We are saddened to announce the death of Hans Belting, following a long illness. Hailed as one of the greatest art historians of all times, Professor Belting’s extensive publications have addressed a broad historical range of European art and architecture, inspiring the work and research of many in our community and beyond.
Hans Belting was first and foremost a medievalist. His doctorate (University of Mainz, 1959) was in this field of studies (“The Basilica dei SS. Martiri in Cimitile and its early medieval fresco cycle”) as was his habilitation, “Studies on Beneventan painting”. Following this, he was Harvard Fellow at the American Byzantine Studies Research Center in Dumbarton Oaks in Washington. Returning to Germany in 1965, Belting set up the department for Byzantine art at the University of Hamburg, before being appointed a professor in Heidelberg. From 1980 to 1992 he was Professor of Art History at Ludwig-Maximilians-University, Munich, moving to Karlsruhe College of Arts and Design in 1992 to co-found the department of art and media history, where he was also Professor.

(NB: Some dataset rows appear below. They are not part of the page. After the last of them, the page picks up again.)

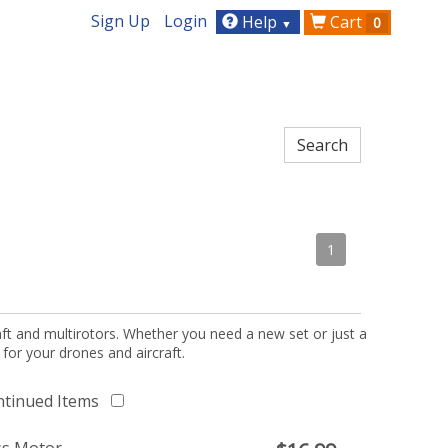
Sign Up
Login
Help
Cart
0
▼
1
aft and multirotors. Whether you need a new set or just a
 for your drones and aircraft.
ntinued Items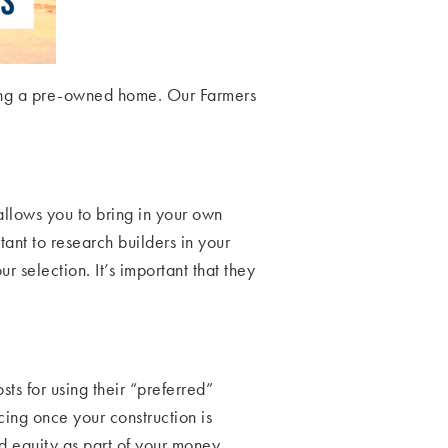
uying a pre-owned home. Our Farmers
 allows you to bring in your own
ortant to research builders in your
 selection. It’s important that they
ts for using their “preferred”
ing once your construction is
d equity as part of your money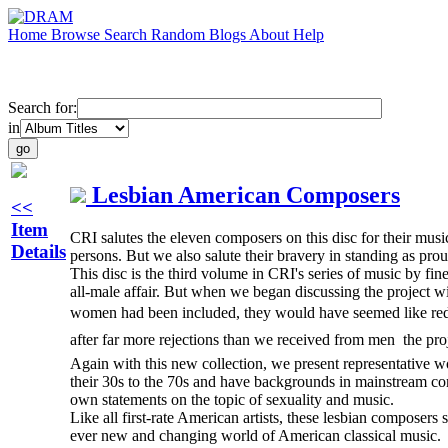
Home
Browse
Search
Random
Blogs
About
Help
Search for:
in
Lesbian American Composers
<<
Item
CRI salutes the eleven composers on this disc for their music 
Details
persons. But we also salute their bravery in standing as pro
This disc is the third volume in CRI's series of music by 
all-male affair. But when we began discussing the project wit
women had been included, they would have seemed like red he
after far more rejections than we received from men  the pro
Again with this new collection, we present representative wor
their 30s to the 70s and have backgrounds in mainstream co
own statements on the topic of sexuality and music.
Like all first-rate American artists, these lesbian composers 
ever new and changing world of American classical music.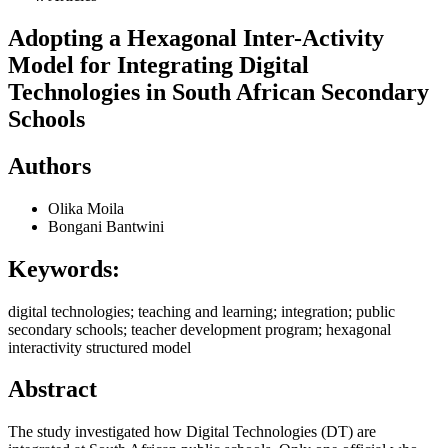
Adopting a Hexagonal Inter-Activity
Model for Integrating Digital
Technologies in South African Secondary
Schools
Authors
Olika Moila
Bongani Bantwini
Keywords:
digital technologies; teaching and learning; integration; public
secondary schools; teacher development program; hexagonal
interactivity structured model
Abstract
The study investigated how Digital Technologies (DT) are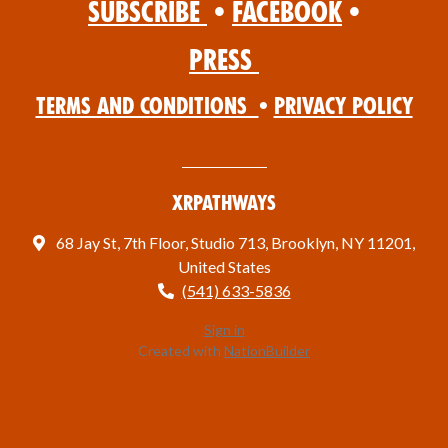
Subscribe
•
Facebook
•
Press
Terms and Conditions
•
Privacy Policy
XRPathways
68 Jay St, 7th Floor, Studio 713, Brooklyn, NY 11201,
United States
(541) 633-5836
Sign in
Created with
NationBuilder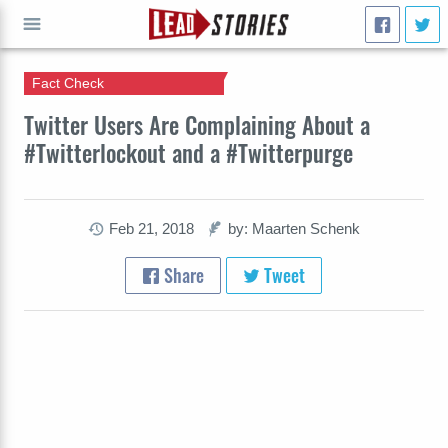
Fact Check
GO
Twitter Users Are Complaining About a
#Twitterlockout and a #Twitterpurge
Feb 21, 2018
by: Maarten Schenk
Share
Tweet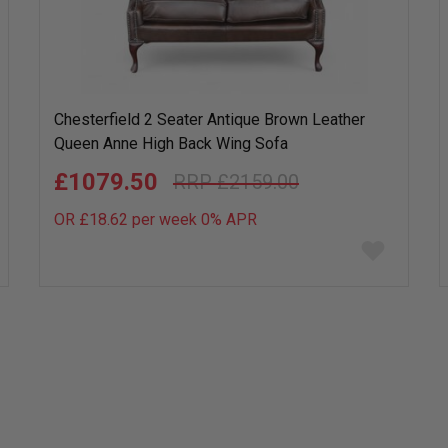
Chesterfield 2 Seater Antique Brown Leather
Queen Anne High Back Wing Sofa
£1079.50
£2159.00
OR £18.62 per week 0%
APR
Add
to
wish
list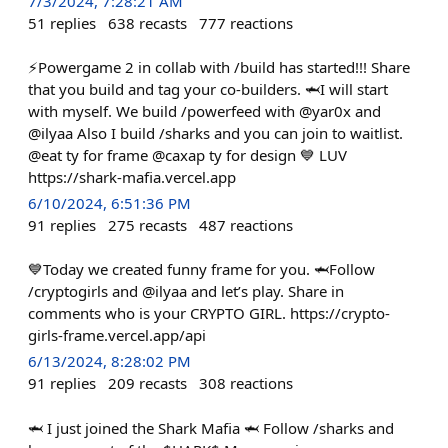
7/3/2024, 7:28:21 AM
51
replies
638
recasts
777
reactions
⚡️Powergame 2 in collab with /build has started!!! Share
that you build and tag your co-builders. 🦈I will start
with myself. We build /powerfeed with @yar0x and
@ilyaa Also I build /sharks and you can join to waitlist.
@eat ty for frame @caxap ty for design 💙 LUV
https://shark-mafia.vercel.app
6/10/2024, 6:51:36 PM
91
replies
275
recasts
487
reactions
💙Today we created funny frame for you. 🦈Follow
/cryptogirls and @ilyaa and let’s play. Share in
comments who is your CRYPTO GIRL. https://crypto-
girls-frame.vercel.app/api
6/13/2024, 8:28:02 PM
91
replies
209
recasts
308
reactions
🦈 I just joined the Shark Mafia 🦈 Follow /sharks and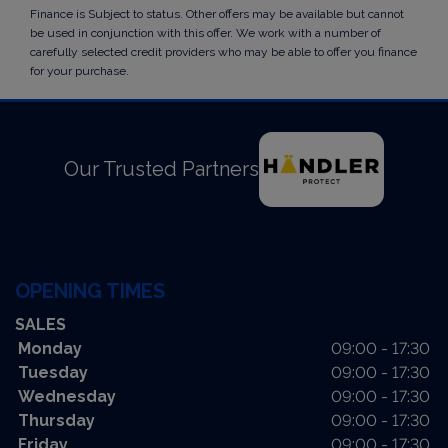
Finance is Subject to status. Other offers may be available but cannot
be used in conjunction with this offer. We work with a number of
carefully selected credit providers who may be able to offer you finance
for your purchase.
Our Trusted Partners
OPENING TIMES
SALES
Monday
09:00 - 17:30
Tuesday
09:00 - 17:30
Wednesday
09:00 - 17:30
Thursday
09:00 - 17:30
Friday
09:00 - 17:30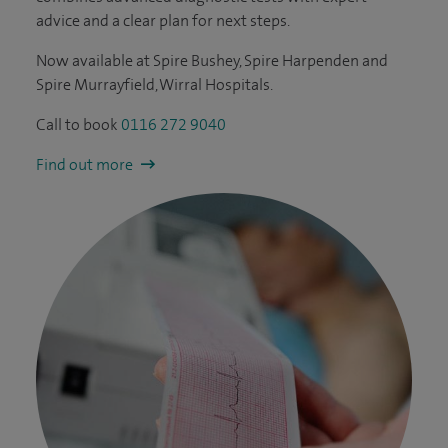
advice and a clear plan for next steps.
Now available at Spire Bushey, Spire Harpenden and
Spire Murrayfield, Wirral Hospitals.
Call to book
0116 272 9040
Find out more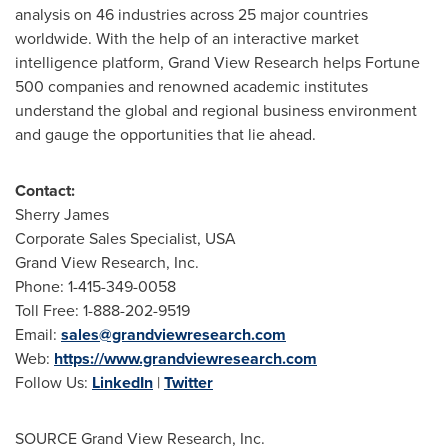
analysis on 46 industries across 25 major countries
worldwide. With the help of an interactive market
intelligence platform, Grand View Research helps Fortune
500 companies and renowned academic institutes
understand the global and regional business environment
and gauge the opportunities that lie ahead.
Contact:
Sherry James
Corporate Sales Specialist,
USA
Grand View Research, Inc.
Phone: 1-415-349-0058
Toll Free: 1-888-202-9519
Email:
sales@grandviewresearch.com
Web:
https://www.grandviewresearch.com
Follow Us:
LinkedIn
|
Twitter
SOURCE Grand View Research, Inc.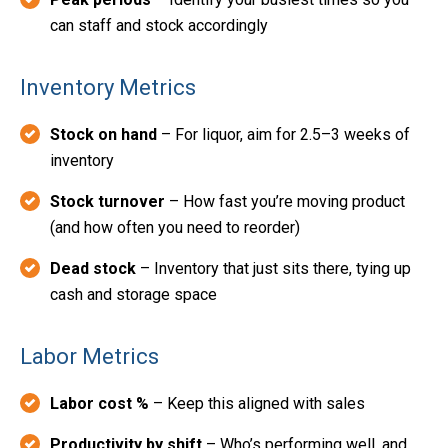
can staff and stock accordingly
Inventory Metrics
Stock on hand
– For liquor, aim for 2.5–3 weeks of
inventory
Stock turnover
– How fast you’re moving product
(and how often you need to reorder)
Dead stock
– Inventory that just sits there, tying up
cash and storage space
Labor Metrics
Labor cost %
– Keep this aligned with sales
Productivity by shift
– Who’s performing well, and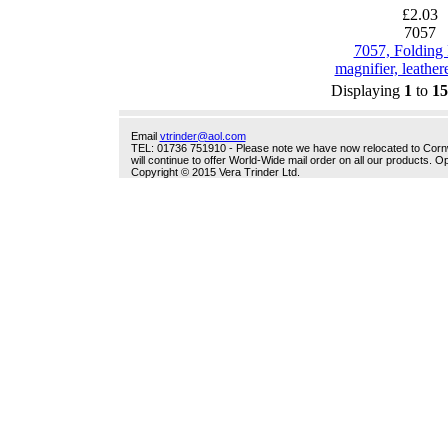
£2.03
7057
7057, Folding
magnifier, leathere
Displaying
1
to
15
Email
vtrinder@aol.com
TEL: 01736 751910 - Please note we have now relocated to Cornwal
will continue to offer World-Wide mail order on all our products.
Copyright © 2015 Vera Trinder Ltd.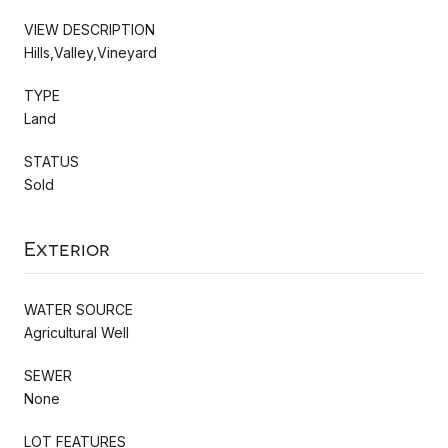
VIEW DESCRIPTION
Hills,Valley,Vineyard
TYPE
Land
STATUS
Sold
Exterior
WATER SOURCE
Agricultural Well
SEWER
None
LOT FEATURES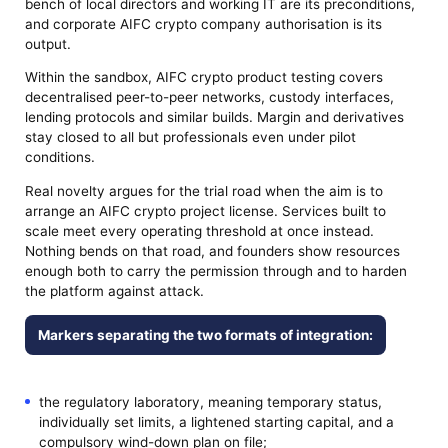
bench of local directors and working IT are its preconditions,
and corporate AIFC crypto company authorisation is its
output.
Within the sandbox, AIFC crypto product testing covers
decentralised peer-to-peer networks, custody interfaces,
lending protocols and similar builds. Margin and derivatives
stay closed to all but professionals even under pilot
conditions.
Real novelty argues for the trial road when the aim is to
arrange an AIFC crypto project license. Services built to
scale meet every operating threshold at once instead.
Nothing bends on that road, and founders show resources
enough both to carry the permission through and to harden
the platform against attack.
Markers separating the two formats of integration:
the regulatory laboratory, meaning temporary status,
individually set limits, a lightened starting capital, and a
compulsory wind-down plan on file;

Upon his retirement, from 2002 to 2003 Professor Belting served as Chair of the European Department at the Collège de France and, from 2004 to 2007 as Director of the International Research Center for Cultural Studies (IFK) in Vienna. He was a member of the Academy of Science, Heidelberg, and an Academia Europaea, Wissenschaftskolleg Fellow, a Fellow of the American Academy of Arts and Sciences and a member of the Order Pour le Mérite for Sciences and Arts (which numbers some eighty selected scientists and artists from Germany and around the world).
Professor Belting also wrote on the discipline of art history in the contexts of ‘new’ art forms, including photography, video art, and digital art. An early champion of interdisciplinary research, his work drew upon art history, image studies in cultural studies and in the natural sciences.
In 2015 Professor Belting received the prestigious Balzan Prize for his work on the history of European art; the award citation mentioned Belting’s singular contributions to the study of the visible and the function of images in the Western world as well as his innovative and original interpretations of artworks between cultures and eras.
His many publications include Likeness and Presence: A History of the Image Before the Era of Art (1984), The End of the History of Art (1987), The Invisible Masterpiece: The Modern Myths of Art (2001), Art History After Modernism (2003) and Face and Mask: a Double History (2017)
The Courtauld was delighted to award Professor Belting an Honorary Doctorate of Literature (D.Lit Honoris Causa) of the University of London in 2003, the first year of its existence as an independent college of the University.